Along the way we encountered great lakes of salt,
|Replenishing the salt cellar from the ominously named "Dead Man's Salt Flat" |
(across which we injudiciously drove...),
Large and unexpectedly tenacious cacti,
And then at some point, an entirely new country. Most of which resides exclusively on the altiplano.
Along the way we had some novel camping experiences. One night the wind blew so hard there was no chance at all of us erecting a tent. Thankfully a local took pity of us and offered us a room in his house, which he hadn't quite finished building yet.
|Our camp at the building site|
|A not un-scenic building-site, as it turned out........|
On another night, we had a puncture next to an old Incan ruin, which seemed a good spot to set up camp.
On this particular night we elected not to use a tent, but instead to sleep out under the stars (except, naturally, for the matriarch, who wisely chose relative warmth of tent over the romance of a star-lit sky).
|Our camp in an Inca ruin|
In the morning, Ben says "Dad, it must have got below freezing last night, mustn't it?!". "Oh no", I replied, breezily, "it can't have got that cold. If it had done, the water in the washing up bucket.." at which juncture I bent over to demonstrate my point "would have froz...", tailing off, "Aah. Well maybe it did freeze last night", I said, as extracted a lump of very solid ice from the bucket.
|The frozen water in the washing up bucket|
Sudden panic as to whether there was any antifreeze in the car's cooling system. We're a very long way indeed from anybody at all, and we don't want to find our car can't move because all the pipes have split. Thankfully there is antifreeze and all is well!
In Bolivia we got to visit the world's highest silver mine, where we donned the latest in fashionable garb for today's miner,
Indulged our much-suppressed Christmas shopping urges in some very colourful markets,
Saw several saints being taken out of their boxes for their annual jaunt around the village square,
|Saints go marching on.....|
And, best of all, got a sneak preview of 2015's Dakar rally route.
|Dad's Dakar fantasies that just won't disappear!|
We were rather sorry when finally we descended back down to normal altitudes, although it was very definitely a relief to be warm again.

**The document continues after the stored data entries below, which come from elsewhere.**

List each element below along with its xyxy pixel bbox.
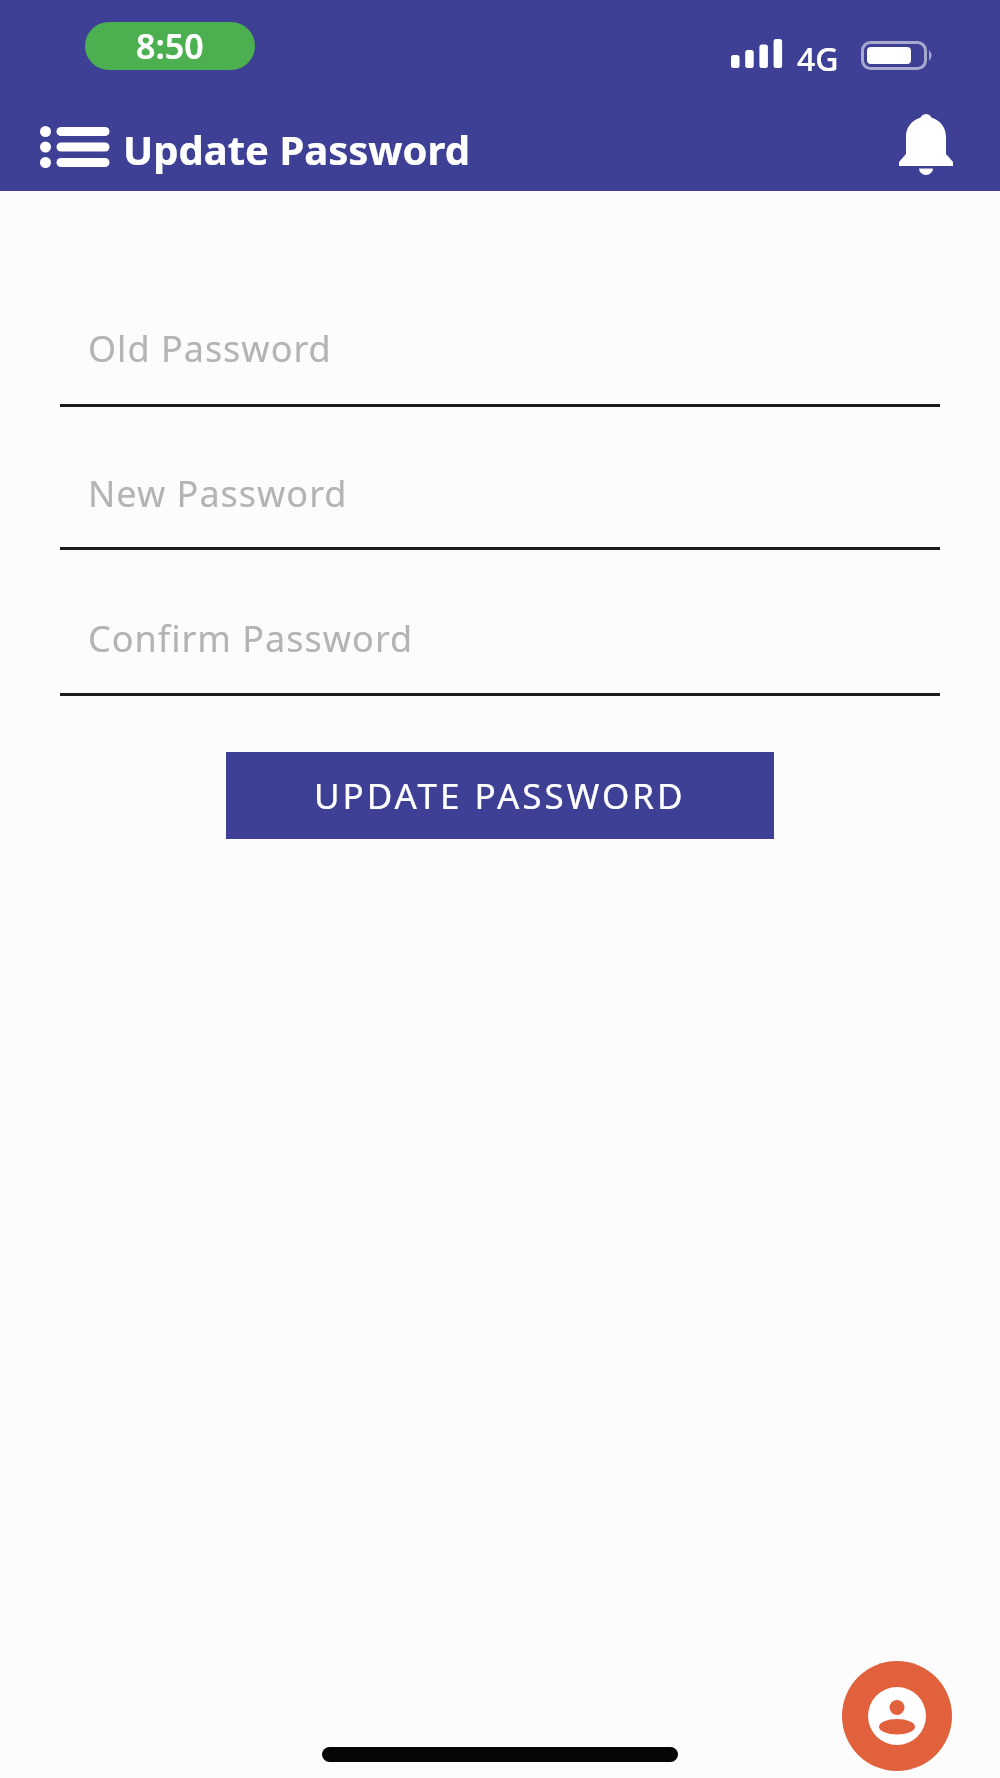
staticText: Confirm Password xyxy=(88,614,414,663)
staticText: Old Password xyxy=(88,324,332,373)
staticText: New Password xyxy=(88,469,348,518)
button[interactable] xyxy=(842,1661,952,1771)
staticText: 8:50 xyxy=(136,23,204,69)
staticText: UPDATE PASSWORD xyxy=(314,772,686,820)
staticText: 4G xyxy=(797,37,839,81)
button[interactable]: UPDATE PASSWORD xyxy=(226,752,774,839)
staticText: Update Password xyxy=(123,122,470,176)
button[interactable]: Confirm Password xyxy=(60,614,940,734)
button[interactable]: Old Password xyxy=(60,324,940,444)
button[interactable]: New Password xyxy=(60,469,940,589)
button[interactable]: 8:50 xyxy=(85,22,255,70)
button[interactable] xyxy=(895,113,957,177)
button[interactable] xyxy=(28,115,120,179)
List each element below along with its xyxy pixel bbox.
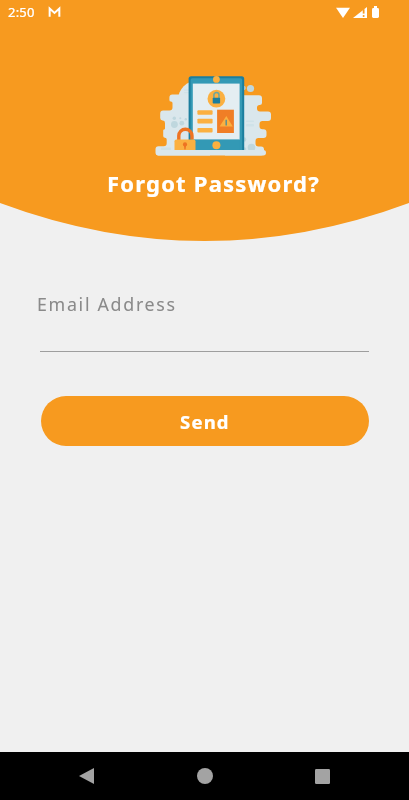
staticText: Send <box>180 409 230 434</box>
staticText: Email Address <box>37 292 177 316</box>
button[interactable]: Recent apps <box>294 752 350 800</box>
button[interactable]: Back <box>58 752 114 800</box>
staticText: 2:50 <box>8 3 35 21</box>
button[interactable]: Send <box>41 396 369 446</box>
staticText: Forgot Password? <box>107 168 320 198</box>
button[interactable]: Home <box>177 752 233 800</box>
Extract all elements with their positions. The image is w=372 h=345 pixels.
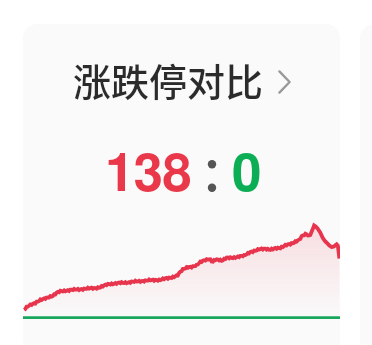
staticText: 涨跌停对比 (73, 52, 264, 107)
staticText: 0 (232, 131, 262, 207)
button[interactable]: 涨跌停对比 (23, 52, 340, 107)
button[interactable]: 涨跌停对比 (23, 24, 340, 345)
other: View details (278, 70, 291, 94)
staticText: 138 (105, 131, 191, 207)
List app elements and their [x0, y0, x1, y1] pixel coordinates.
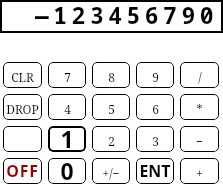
other: Display [0, 0, 223, 33]
button[interactable]: Add [180, 158, 219, 184]
button[interactable]: Drop [3, 94, 42, 120]
button[interactable]: Eight [92, 62, 130, 88]
staticText: 1 [60, 126, 74, 149]
button[interactable]: Divide [180, 62, 219, 88]
button[interactable]: Change sign [92, 158, 130, 184]
button[interactable]: Seven [48, 62, 86, 88]
button[interactable]: Zero [48, 158, 86, 184]
staticText: 8 [108, 69, 115, 85]
staticText: / [198, 69, 202, 85]
staticText: 5 [108, 101, 115, 117]
button[interactable]: Three [136, 126, 174, 152]
staticText: 2 [108, 133, 115, 149]
staticText: CLR [11, 69, 34, 85]
staticText: —123456790 [35, 0, 219, 30]
button[interactable]: Enter [136, 158, 174, 184]
staticText: − [196, 133, 203, 149]
staticText: 6 [152, 101, 159, 117]
staticText: 9 [152, 69, 159, 85]
button[interactable]: Five [92, 94, 130, 120]
staticText: 0 [60, 158, 74, 181]
staticText: OFF [6, 160, 39, 182]
staticText: 7 [64, 69, 71, 85]
staticText: + [196, 165, 203, 181]
staticText: ENT [139, 160, 171, 182]
button[interactable]: One [48, 126, 86, 152]
button[interactable]: Subtract [180, 126, 219, 152]
button[interactable]: Nine [136, 62, 174, 88]
staticText: 4 [64, 101, 71, 117]
button[interactable]: Four [48, 94, 86, 120]
staticText: * [196, 101, 203, 117]
staticText: 3 [152, 133, 159, 149]
button[interactable]: Multiply [180, 94, 219, 120]
button[interactable]: Off [3, 158, 42, 184]
button[interactable]: Two [92, 126, 130, 152]
staticText: DROP [6, 101, 39, 117]
button[interactable]: Six [136, 94, 174, 120]
button[interactable]: Clear [3, 62, 42, 88]
staticText: +/− [102, 165, 120, 181]
button[interactable]: Blank [3, 126, 42, 152]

|Basking in the sun next to an outpouring of volcanic pumice. Fantastic to be warm again!|
From the altiplano it was down into the rainforests and swamps of eastern Bolivia and the Brazilian Pantanal.
|Traffic jam on the backroads of Brazil|
|A sweaty stopover in the Pantanal|
And then, after several days of almost non-stop driving, we were back at Fazenda Iracambi, ancestral home of the Le Bs in Brazil. From where we have a couple of days to gather our wits before starting the loooong journey home in time for Christmas carols at Miombo Park. We can't wait!